No había concluido el vendedor de contar el dinero cuando tenía dos clientes más, en uno de los cuales creyó
reconocer al propio al propio agente de policía que lo autorizara a fijar los afiches de propaganda y en el otro, al Juez
de Riego. Cada uno salió con su bicicleta y ambos desaparecieron como tragados por el polvo.
Transcurridas dos semanas y pese a que Mazariego a partir del cuarto día suprimiera toda clase de propaganda, las
ventas habían superado los cálculos más ambiciosos. Diariamente —de la mañana a la noche— frente al negocio se
agolpaban los pobladores de ambos sexos, sin contar los niños que, como suele ocurrir, eran los que más alborotaban
con su vocinglería. Todos, salvo dos —al cabo de tres meses— habían desfilado lo menos una docena de veces frente a
los rutilantes escaparates. Esos dos eran el bolichero y su mujer, ambos obesos y pálidos, quienes, taciturnos,
combatieron sordamente el advenimiento de Mazariego, un poco por espíritu conservador y otro tanto porque, al
cabo de algunos días, comprobaron la enorme disminución de sus propias ventas de vituallas y licores.

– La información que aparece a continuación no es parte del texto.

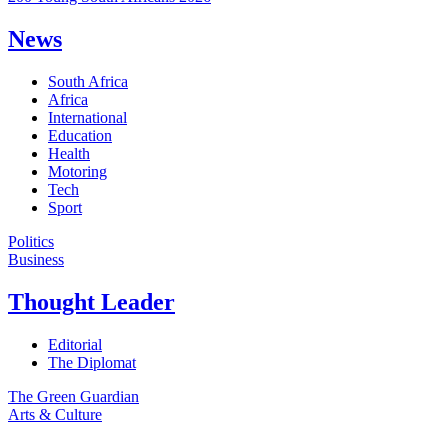
News
South Africa
Africa
International
Education
Health
Motoring
Tech
Sport
Politics
Business
Thought Leader
Editorial
The Diplomat
The Green Guardian
Arts & Culture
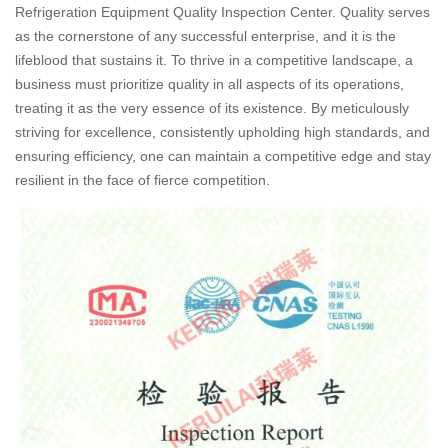
Refrigeration Equipment Quality Inspection Center. Quality serves
as the cornerstone of any successful enterprise, and it is the
lifeblood that sustains it. To thrive in a competitive landscape, a
business must prioritize quality in all aspects of its operations,
treating it as the very essence of its existence. By meticulously
striving for excellence, consistently upholding high standards, and
ensuring efficiency, one can maintain a competitive edge and stay
resilient in the face of fierce competition.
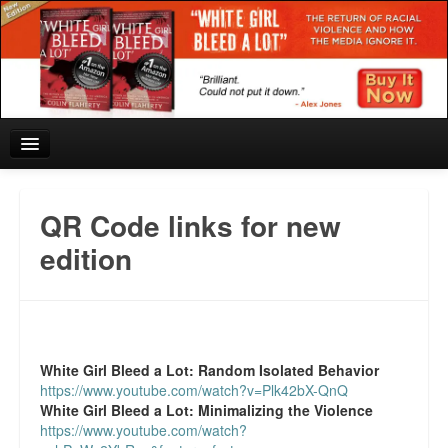
Home
QR Code links for new
Reviews and In the News.
edition
White Girl Bleed a Lot: Blurbs from the Rich and Famous
News from Meriden and DeAndre Felton
White Girl Bleed a Lot:
Random Isolated Behavior
Chief Keef: Words, music, video. Enjoy.
https://www.youtube.com/watch?v=Plk42bX-QnQ
White Girl Bleed a Lot:
Minimalizing the Violence
Also by Colin Flaherty
https://www.youtube.com/watch?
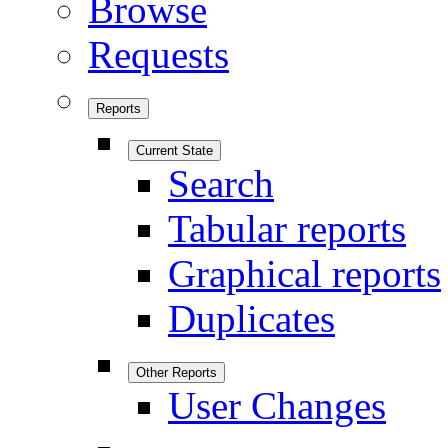
Browse
Requests
Reports
Current State
Search
Tabular reports
Graphical reports
Duplicates
Other Reports
User Changes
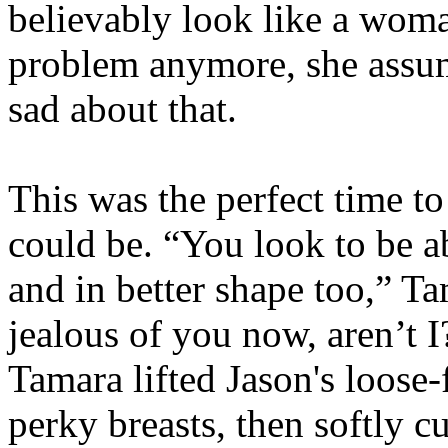
believably look like a woma
problem anymore, she assu
sad about that.
This was the perfect time t
could be. “You look to be ab
and in better shape too,” T
jealous of you now, aren’t I
Tamara lifted Jason's loose-
perky breasts, then softly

La llegada del otoño no hizo menguar el entusiasmo por la compra de bicicletas, sino todo lo contrario. La maestra
de escuela se llevó una con el cuadro niquelado, el ingeniero otra, de carrera; también el jefe de la estación ferroviaria
y la anciana Lambra obtuvieron las suyas. Algunos —los más pudientes— incluso adquirieron dos, alegando posibles
fallas que les impidieran seguir rodando en mitad del camino. Otros llegaron a vender todas sus pertenencias —en
general semovientes— para poder comprar la bicicleta.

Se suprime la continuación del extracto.